TRY IT — All of the data must be output exactly, with every picture left out.

AVAILABLE DATA —
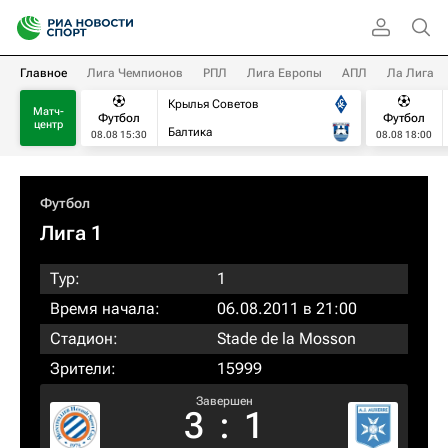
Главное
Лига Чемпионов
РПЛ
Лига Европы
АПЛ
Ла Лига
Крылья Советов
Матч-
Футбол
Футбол
центр
Балтика
08.08 15:30
08.08 18:00
Футбол
Лига 1
Тур:
1
Время начала:
06.08.2011 в 21:00
Стадион:
Stade de la Mosson
Зрители:
15999
Завершен
3
:
1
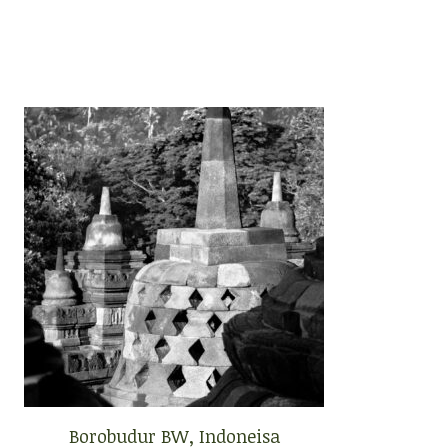
Borobudur BW, Indoneisa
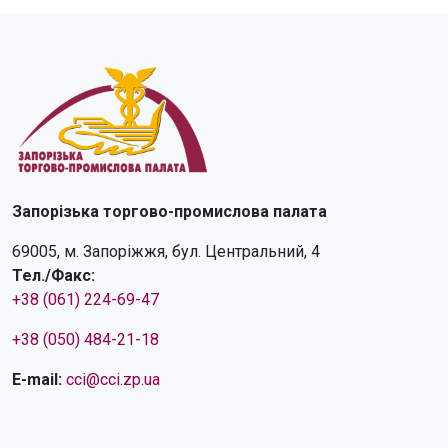
Запорізька торгово-промислова палата
69005, м. Запоріжжя, бул. Центральний, 4
Тел./Факс:
+38 (061) 224-69-47
+38 (050) 484-21-18
E-mail:
cci@cci.zp.ua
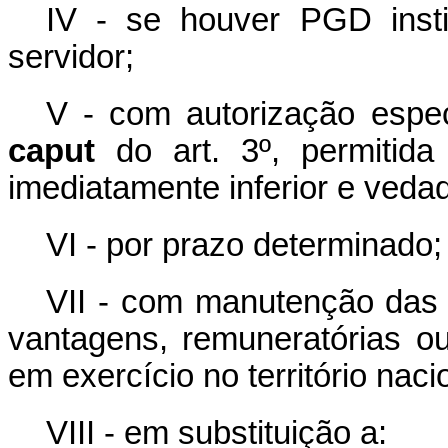
IV - se houver PGD insti
servidor;
V - com autorização espec
caput
do art. 3º, permitida
imediatamente inferior e veda
VI - por prazo determinado;
VII - com manutenção das 
vantagens, remuneratórias ou
em exercício no território naci
VIII
-
em substituição a:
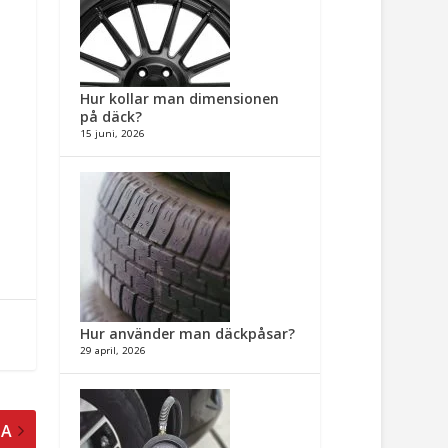
Hur kollar man dimensionen
på däck?
15 juni, 2026
Hur använder man däckpåsar?
29 april, 2026
TA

RESPONSE TO THE EXERCISE —
Главное
Лига Чемпионов
РПЛ
Лига Европы
АПЛ
Ла Лига
Крылья Советов
Матч-
Футбол
Футбол
центр
Балтика
08.08 15:30
08.08 18:00
Футбол
Лига 1
Тур:
1
Время начала:
06.08.2011 в 21:00
Стадион:
Stade de la Mosson
Зрители:
15999
Завершен
3
:
1
Borobudur BW, Indoneisa
Запорізька торгово-промислова палата
69005, м. Запоріжжя, бул. Центральний, 4
Тел./Факс:
+38 (061) 224-69-47
+38 (050) 484-21-18
E-mail:
cci@cci.zp.ua
IV - se houver PGD insti
servidor;
V - com autorização espec
caput
do art. 3º, permitida
imediatamente inferior e veda
VI - por prazo determinado;
VII - com manutenção das 
vantagens, remuneratórias ou
em exercício no território naci
VIII
-
em substituição a:
Hur kollar man dimensionen
på däck?
15 juni, 2026
Hur använder man däckpåsar?
29 april, 2026
TA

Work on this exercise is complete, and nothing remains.